((

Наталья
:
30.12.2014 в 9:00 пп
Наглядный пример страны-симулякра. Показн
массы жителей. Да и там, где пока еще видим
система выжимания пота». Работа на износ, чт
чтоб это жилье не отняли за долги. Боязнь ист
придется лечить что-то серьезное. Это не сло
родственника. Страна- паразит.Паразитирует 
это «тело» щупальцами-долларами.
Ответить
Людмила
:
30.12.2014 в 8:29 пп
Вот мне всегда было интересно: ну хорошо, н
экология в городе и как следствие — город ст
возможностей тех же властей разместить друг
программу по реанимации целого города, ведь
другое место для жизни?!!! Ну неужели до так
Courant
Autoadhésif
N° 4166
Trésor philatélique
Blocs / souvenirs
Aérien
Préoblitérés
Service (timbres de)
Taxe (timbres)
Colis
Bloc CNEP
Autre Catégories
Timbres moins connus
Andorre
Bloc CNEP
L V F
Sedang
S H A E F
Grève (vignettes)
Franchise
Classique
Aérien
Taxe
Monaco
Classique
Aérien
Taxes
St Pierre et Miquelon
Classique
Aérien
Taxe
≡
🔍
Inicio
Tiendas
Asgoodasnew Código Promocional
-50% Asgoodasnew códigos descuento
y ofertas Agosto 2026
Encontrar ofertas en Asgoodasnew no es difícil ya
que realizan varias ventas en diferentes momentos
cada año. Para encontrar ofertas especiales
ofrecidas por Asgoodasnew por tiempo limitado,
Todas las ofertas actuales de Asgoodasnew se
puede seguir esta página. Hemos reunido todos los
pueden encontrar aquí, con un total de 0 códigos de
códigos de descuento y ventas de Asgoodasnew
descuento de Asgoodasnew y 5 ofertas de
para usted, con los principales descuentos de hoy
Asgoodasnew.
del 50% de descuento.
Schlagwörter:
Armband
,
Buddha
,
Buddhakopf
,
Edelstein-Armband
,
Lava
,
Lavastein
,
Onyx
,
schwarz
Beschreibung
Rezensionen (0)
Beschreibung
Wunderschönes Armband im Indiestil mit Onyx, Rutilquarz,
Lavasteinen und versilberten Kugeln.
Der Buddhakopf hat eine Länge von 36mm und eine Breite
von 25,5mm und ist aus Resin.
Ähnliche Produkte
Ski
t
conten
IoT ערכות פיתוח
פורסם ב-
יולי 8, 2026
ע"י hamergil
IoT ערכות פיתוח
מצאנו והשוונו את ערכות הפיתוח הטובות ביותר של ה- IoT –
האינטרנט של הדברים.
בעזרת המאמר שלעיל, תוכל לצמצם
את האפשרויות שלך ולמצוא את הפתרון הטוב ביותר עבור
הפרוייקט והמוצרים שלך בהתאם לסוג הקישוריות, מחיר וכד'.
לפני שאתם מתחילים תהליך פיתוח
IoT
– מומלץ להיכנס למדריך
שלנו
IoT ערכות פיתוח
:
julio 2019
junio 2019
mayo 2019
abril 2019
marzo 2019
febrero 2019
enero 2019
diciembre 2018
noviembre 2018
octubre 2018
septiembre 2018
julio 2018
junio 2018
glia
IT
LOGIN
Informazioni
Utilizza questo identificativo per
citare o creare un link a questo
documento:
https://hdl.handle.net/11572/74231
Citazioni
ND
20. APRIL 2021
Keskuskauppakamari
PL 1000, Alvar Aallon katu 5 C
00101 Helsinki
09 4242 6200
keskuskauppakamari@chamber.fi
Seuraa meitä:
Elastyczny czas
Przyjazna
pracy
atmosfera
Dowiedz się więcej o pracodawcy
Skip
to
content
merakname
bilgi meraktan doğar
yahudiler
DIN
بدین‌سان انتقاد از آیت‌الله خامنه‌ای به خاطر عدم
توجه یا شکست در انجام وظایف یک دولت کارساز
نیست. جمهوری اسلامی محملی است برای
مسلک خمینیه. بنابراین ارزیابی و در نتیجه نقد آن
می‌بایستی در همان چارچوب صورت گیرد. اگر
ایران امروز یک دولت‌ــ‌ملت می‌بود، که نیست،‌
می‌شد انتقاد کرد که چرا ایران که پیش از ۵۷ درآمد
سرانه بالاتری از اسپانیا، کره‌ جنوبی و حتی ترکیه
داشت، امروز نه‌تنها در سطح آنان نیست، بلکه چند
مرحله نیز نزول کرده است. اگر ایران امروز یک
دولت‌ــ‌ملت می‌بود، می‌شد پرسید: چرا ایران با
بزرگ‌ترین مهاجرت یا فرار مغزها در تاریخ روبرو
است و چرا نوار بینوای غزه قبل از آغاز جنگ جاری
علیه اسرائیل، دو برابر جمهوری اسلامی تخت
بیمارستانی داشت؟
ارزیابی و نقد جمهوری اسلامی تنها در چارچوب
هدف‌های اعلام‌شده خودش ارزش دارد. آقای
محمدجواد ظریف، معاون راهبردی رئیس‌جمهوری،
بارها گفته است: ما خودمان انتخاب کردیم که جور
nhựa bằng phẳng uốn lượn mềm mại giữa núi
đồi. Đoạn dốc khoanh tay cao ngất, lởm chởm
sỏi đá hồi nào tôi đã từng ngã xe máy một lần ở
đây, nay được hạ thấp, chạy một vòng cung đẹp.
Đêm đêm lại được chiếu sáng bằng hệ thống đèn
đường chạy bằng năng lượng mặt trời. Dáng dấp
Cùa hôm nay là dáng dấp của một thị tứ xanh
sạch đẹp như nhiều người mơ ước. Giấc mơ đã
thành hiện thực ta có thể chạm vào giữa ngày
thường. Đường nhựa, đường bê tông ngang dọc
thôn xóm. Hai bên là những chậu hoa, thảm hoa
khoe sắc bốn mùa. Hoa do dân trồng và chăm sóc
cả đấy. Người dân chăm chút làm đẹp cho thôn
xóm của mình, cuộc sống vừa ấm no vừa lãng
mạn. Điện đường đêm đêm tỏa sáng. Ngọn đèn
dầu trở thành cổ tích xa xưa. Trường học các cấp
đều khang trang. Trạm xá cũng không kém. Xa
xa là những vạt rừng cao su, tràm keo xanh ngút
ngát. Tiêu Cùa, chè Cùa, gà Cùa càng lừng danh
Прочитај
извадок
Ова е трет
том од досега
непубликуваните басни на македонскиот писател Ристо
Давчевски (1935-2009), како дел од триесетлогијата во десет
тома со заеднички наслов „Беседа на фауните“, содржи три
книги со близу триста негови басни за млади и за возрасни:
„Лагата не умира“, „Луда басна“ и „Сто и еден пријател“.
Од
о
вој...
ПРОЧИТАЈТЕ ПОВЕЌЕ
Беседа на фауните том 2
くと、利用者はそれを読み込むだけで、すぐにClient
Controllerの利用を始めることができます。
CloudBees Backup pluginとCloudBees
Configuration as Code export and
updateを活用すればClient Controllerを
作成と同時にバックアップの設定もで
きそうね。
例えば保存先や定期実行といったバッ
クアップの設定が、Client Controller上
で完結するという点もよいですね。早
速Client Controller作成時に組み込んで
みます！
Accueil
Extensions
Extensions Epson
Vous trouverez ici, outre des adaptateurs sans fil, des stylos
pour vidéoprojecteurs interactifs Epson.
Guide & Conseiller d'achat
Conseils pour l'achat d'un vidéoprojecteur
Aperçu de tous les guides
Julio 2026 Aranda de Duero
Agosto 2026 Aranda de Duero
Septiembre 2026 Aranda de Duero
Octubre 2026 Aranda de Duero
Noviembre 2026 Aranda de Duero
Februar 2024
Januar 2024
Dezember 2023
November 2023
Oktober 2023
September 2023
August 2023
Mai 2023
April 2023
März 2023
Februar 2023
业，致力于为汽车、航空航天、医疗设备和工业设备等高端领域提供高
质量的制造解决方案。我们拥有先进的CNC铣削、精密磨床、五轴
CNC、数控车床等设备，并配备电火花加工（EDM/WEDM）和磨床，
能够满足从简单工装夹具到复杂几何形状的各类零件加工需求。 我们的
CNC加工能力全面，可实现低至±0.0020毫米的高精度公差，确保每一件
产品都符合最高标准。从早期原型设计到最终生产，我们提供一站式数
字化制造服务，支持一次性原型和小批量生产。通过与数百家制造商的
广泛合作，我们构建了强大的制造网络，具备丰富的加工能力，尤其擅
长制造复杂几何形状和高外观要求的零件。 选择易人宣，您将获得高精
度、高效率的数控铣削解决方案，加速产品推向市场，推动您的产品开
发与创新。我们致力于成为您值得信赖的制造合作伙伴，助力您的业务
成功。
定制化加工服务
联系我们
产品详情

))

__ACTION ITEM__. Copy each line of the listing that carries the string "ایران".

__WORKED SOLUTION__.
ایران امروز یک دولت‌ــ‌ملت می‌بود، که نیست،‌
می‌شد انتقاد کرد که چرا ایران که پیش از ۵۷ درآمد
مرحله نیز نزول کرده است. اگر ایران امروز یک
دولت‌ــ‌ملت می‌بود، می‌شد پرسید: چرا ایران با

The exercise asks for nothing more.